### [Exercise objective]
Every line of the entries below from the one containing "CLASSIFICHE CALORIE" to the one containing "08298 Україна, Київська", both ends included, must be written out exactly. No other line belongs in the answer.

### [Available data]
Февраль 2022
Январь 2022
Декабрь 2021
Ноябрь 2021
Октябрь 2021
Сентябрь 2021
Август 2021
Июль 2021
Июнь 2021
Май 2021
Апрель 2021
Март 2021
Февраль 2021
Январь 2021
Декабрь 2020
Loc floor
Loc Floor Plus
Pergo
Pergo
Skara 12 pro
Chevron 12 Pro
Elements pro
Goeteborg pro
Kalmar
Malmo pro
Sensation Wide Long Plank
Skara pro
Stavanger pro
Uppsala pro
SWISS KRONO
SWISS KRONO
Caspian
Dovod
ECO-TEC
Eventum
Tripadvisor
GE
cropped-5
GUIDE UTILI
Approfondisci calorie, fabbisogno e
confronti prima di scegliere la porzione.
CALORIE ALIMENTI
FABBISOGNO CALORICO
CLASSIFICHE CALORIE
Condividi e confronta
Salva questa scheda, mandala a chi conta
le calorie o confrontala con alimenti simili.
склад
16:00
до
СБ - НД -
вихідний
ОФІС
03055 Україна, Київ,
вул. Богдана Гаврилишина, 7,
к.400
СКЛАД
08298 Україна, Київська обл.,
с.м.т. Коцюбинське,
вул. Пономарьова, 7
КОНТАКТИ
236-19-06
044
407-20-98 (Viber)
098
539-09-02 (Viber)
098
--
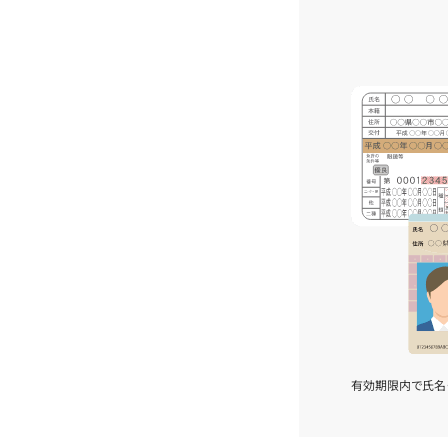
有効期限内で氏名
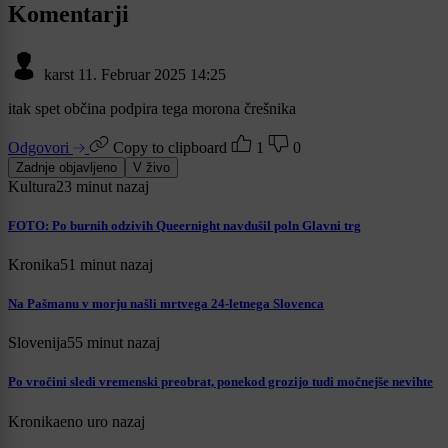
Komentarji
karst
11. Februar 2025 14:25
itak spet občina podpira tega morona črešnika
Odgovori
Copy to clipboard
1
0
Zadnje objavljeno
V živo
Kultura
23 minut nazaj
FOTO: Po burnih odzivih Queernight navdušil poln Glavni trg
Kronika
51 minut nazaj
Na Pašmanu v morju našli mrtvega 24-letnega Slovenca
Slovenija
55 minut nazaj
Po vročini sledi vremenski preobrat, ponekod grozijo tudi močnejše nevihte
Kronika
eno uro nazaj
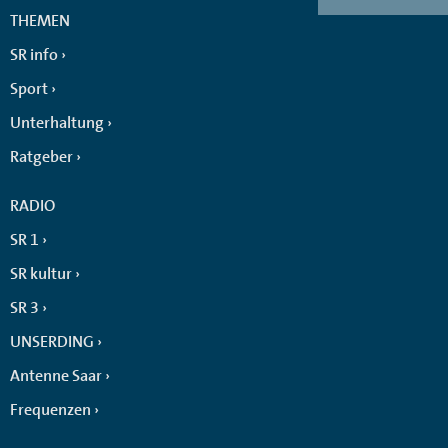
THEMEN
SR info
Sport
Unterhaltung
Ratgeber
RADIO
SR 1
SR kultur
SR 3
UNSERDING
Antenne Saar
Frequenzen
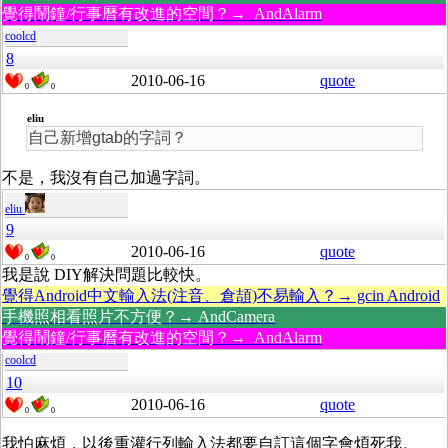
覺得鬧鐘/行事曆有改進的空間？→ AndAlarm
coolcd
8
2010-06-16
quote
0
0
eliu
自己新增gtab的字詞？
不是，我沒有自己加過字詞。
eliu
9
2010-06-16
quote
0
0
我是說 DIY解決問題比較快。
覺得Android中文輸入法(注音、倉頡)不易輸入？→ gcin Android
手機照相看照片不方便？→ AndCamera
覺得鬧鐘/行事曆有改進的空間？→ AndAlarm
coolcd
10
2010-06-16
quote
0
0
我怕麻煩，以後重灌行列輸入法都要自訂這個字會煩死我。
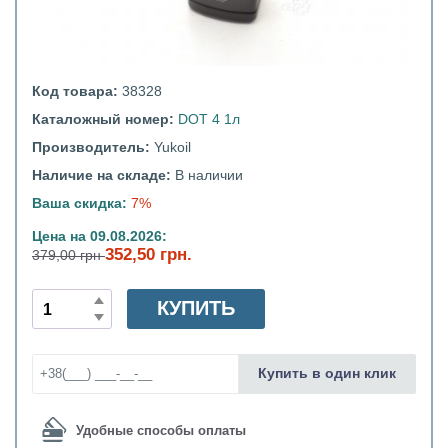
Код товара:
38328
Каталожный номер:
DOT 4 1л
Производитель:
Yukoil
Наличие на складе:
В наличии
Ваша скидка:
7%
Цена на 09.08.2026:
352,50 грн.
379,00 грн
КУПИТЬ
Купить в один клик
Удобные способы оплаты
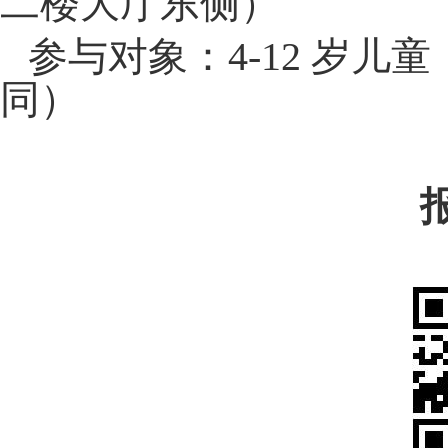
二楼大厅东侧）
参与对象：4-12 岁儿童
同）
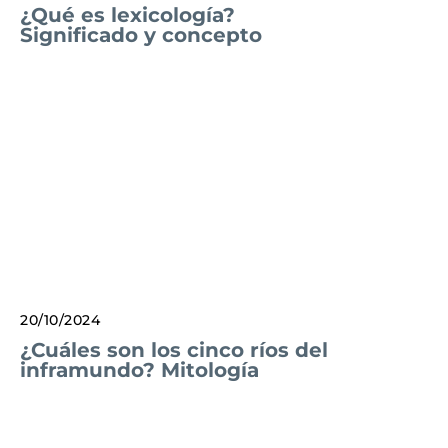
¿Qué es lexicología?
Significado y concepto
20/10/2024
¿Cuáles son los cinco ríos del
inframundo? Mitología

### [Task response]
CLASSIFICHE CALORIE
Condividi e confronta
Salva questa scheda, mandala a chi conta
le calorie o confrontala con alimenti simili.
склад
16:00
до
СБ - НД -
вихідний
ОФІС
03055 Україна, Київ,
вул. Богдана Гаврилишина, 7,
к.400
СКЛАД
08298 Україна, Київська обл.,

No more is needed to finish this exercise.